Text to Speech SSML tag

Mar 11, 2019

Hi,

I would like to know if it is possible to tune the articulates TTS voices using the SSML markup tags that are defined by Speech Synthesis Markup Language (SSML) Version 1.1, W3C Recommendation ?

or any other tags ?

pascal

Pinned Reply
Kelly Auner

Hi, everyone!

I have some great news to share. We just released another update for Storyline 360. In Update 83, we’ve included important fixes and new features!

One enhanced feature we’ve included:

Unlock new possibilities for text-to-speech audio. Use speech synthesis markup language (SSML) to adjust the speaking rate, modify pronunciation, emphasize words, add pauses, and more.

To take advantage of this update, launch the Articulate 360 desktop app on your computer, and click the Update button next to Storyline 360. You'll find our step-by-step instructions here!

34 Replies
John Morris

Yes, the voices in Storyline TTS do sound very much like the Polly voices.

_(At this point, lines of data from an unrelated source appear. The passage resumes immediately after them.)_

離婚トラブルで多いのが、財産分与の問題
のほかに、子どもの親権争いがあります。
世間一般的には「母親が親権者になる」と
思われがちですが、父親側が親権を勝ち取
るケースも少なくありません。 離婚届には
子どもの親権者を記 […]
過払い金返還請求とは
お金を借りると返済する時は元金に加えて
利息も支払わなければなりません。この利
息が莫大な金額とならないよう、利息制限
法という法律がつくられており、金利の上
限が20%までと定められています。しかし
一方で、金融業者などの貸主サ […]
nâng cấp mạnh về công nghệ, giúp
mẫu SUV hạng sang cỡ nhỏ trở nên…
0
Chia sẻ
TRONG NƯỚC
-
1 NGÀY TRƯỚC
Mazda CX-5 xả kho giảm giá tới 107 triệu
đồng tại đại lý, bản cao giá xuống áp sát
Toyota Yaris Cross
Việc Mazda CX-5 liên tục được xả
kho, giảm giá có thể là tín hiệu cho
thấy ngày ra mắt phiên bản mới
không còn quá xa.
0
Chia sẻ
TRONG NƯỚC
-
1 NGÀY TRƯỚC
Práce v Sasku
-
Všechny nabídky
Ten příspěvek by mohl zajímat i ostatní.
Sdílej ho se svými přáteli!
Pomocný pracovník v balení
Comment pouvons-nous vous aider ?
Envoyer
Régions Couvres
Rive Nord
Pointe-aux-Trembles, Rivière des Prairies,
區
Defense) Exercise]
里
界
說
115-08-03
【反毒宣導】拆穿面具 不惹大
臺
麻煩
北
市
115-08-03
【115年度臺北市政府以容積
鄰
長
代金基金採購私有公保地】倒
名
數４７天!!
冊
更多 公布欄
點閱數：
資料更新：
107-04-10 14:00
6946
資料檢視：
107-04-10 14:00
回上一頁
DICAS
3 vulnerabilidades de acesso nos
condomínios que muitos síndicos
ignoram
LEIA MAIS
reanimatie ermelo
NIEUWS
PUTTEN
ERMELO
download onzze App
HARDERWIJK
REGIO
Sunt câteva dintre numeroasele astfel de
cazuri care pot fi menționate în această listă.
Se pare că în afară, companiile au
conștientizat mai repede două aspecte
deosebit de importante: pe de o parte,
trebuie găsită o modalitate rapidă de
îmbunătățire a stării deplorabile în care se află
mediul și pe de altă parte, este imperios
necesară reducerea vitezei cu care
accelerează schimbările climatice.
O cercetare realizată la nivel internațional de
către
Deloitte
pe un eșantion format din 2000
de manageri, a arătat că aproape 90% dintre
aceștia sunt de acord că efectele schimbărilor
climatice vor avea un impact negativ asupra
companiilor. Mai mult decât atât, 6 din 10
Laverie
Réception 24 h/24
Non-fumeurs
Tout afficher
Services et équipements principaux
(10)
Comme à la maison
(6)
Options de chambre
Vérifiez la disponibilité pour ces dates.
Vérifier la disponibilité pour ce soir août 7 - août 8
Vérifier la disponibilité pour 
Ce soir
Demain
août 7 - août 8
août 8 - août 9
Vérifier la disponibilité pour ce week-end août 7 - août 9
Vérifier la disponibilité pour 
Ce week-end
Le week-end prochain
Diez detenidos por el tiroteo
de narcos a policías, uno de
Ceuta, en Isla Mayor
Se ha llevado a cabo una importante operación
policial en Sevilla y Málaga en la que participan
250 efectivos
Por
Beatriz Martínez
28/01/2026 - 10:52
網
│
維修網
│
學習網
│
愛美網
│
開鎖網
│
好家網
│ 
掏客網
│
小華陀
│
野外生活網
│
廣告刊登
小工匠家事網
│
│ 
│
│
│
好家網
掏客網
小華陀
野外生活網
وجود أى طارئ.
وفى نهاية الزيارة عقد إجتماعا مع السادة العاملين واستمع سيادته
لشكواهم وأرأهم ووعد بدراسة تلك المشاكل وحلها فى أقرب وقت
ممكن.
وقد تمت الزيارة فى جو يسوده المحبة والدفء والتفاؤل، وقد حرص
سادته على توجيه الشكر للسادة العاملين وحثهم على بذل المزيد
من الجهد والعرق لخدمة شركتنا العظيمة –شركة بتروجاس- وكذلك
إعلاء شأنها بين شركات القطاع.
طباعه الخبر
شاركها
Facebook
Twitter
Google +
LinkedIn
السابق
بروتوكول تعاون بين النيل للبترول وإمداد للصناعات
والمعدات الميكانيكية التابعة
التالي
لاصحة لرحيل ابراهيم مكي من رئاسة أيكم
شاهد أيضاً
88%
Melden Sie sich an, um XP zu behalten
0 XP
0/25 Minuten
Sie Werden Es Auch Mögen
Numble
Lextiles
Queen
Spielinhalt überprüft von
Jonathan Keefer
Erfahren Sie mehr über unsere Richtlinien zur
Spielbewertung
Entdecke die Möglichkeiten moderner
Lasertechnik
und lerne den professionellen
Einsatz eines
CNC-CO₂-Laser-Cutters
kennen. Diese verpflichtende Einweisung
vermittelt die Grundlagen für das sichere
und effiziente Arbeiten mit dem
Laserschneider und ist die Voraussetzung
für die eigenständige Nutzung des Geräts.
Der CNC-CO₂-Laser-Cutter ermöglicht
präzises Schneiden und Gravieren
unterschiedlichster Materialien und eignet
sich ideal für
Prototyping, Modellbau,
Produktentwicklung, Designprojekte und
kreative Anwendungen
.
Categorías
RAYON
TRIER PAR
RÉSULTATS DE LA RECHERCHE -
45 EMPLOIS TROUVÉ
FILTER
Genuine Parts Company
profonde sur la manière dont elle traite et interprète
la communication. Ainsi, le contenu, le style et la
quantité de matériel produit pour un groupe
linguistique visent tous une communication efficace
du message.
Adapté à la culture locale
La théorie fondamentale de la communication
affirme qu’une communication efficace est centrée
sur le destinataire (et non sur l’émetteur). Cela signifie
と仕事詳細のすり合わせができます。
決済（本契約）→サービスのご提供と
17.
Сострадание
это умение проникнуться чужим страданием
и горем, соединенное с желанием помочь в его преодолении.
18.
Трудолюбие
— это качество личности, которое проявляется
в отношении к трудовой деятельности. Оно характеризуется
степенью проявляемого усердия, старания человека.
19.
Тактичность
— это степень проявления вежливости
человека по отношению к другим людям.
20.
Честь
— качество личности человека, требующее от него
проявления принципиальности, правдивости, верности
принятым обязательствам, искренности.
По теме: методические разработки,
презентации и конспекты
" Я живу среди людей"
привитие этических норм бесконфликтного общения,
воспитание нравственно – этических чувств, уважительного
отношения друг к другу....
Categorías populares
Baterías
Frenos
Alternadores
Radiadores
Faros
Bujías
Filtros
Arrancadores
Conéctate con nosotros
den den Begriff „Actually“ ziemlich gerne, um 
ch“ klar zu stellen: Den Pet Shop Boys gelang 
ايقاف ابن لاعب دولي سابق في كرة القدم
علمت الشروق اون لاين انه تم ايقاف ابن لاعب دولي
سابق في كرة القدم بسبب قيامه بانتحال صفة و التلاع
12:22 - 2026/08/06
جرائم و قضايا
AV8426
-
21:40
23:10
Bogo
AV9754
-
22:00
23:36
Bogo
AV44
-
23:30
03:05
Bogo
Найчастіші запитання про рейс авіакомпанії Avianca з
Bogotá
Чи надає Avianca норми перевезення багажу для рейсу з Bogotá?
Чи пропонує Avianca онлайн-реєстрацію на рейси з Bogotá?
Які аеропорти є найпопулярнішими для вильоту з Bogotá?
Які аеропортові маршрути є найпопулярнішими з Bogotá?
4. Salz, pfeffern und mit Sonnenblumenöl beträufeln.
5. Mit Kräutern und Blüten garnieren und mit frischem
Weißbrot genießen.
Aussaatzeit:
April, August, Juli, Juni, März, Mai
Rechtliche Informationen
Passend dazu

I have used both the TTS feature in Storyline and Polly with SSML from the Amazon Polly website.  When using Polly, the only option I have found is to save the Polly speech as a file external to Storyline and import it using Insert Audio.

Storyline TTS is so darn convenient, being able to integrate with notes and to make almost instant updates.  For me it is not worth the hassle of using files from Polly.

If a client tells me "I don't like the way the voice says that word,"  I am kind of concerned, but not overly so, because the goal of the training can still be met.  If a client tells me "I don't understand that sentence at all," I am much more concerned, because the training is not working.  When this happens I will explore other options for making the speech more clear. Starting with rewording or using phonetic spelling in Storyline, but using another speech generator if I absolutely must.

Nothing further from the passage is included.